Cette foi, est-elle la nôtre ? Si nous sommes là ce matin, si nous avons eu le courage d’un lever très matinal, ne serait-ce pas le signe d’une foi en la lumière plus forte que les ténèbres ; ces ténèbres nous les connaissons : guerres, injustices, violences jusque dans nos quartiers, mésentente familiale, maladie, deuil, et tant d’autres contrariétés ou souffrances. De quoi parfois perdre confiance, désespérer de l’avenir. Pourtant demeure en nous une force qui nous permet de continuer le chemin . Une force que j’appelle la foi et qui peut être réactivée par un petit événement inattendu. Je voudrais juste vous citer ce qu’une personne m’a confié récemment, une situation familiale très tendue du fait de la maladie psychique de l’un des membres, des dérives d’un des fils à qui a été retiré son enfant de 12 ans désormais placé par les services sociaux: situation complexe, douloureuse, mais illuminée par la demande de ce petit garçon à ses grand-parents de lui offrir une croix pour le jour de Pâques ; croix que j’ai bénie de bon cœur tant elle représente pour cette famille au bord du gouffre un baume de tendresse. La résurrection a du sens, vécue dans un tel contexte si difficile.
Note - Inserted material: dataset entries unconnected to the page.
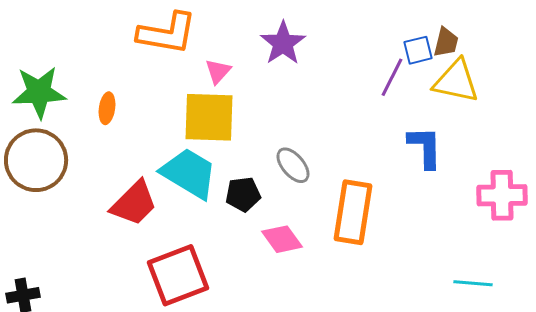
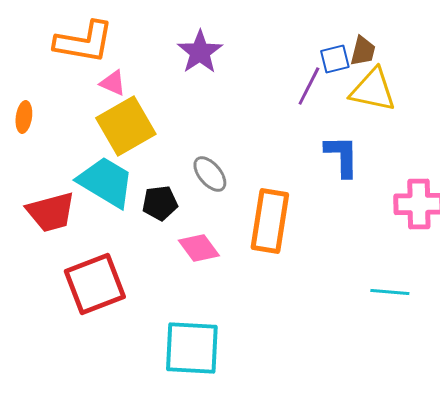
pink triangle: (218, 71) -> (113, 83), moved, turned -48
yellow square: (209, 117) -> (126, 126), turned -32
red trapezoid: (134, 203) -> (51, 212), turned 30

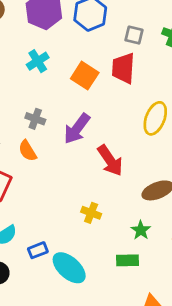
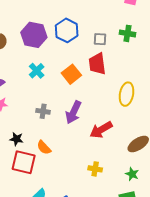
orange square: (85, 76) -> (71, 74), turned 30
orange semicircle: (28, 151) -> (44, 148), moved
red arrow: (110, 160) -> (101, 130), turned 105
Personnellement j’ai vu dans l’appel du pape aux Ukrainiens de proposer des négociations à leur opposant russe, l’expression d’une volonté de sortir de la spirale de la violence pour établir la paix. Cela paraît utopique, comme une pierre très lourde à faire rouler, mais n’est-ce pas un acte de foi qui nous donne de croire que Jésus est encore bien vivant et non plus enfermé dans les liens de la mort ?
Car la mort, pour répondre au petit enfant qui demandait si elle était pour longtemps, ne dure qu’un instant dans la mesure où nous croyons en la force de la résurrection du Christ, capable de faire sauter tous les obstacles que nous estimons infranchissables.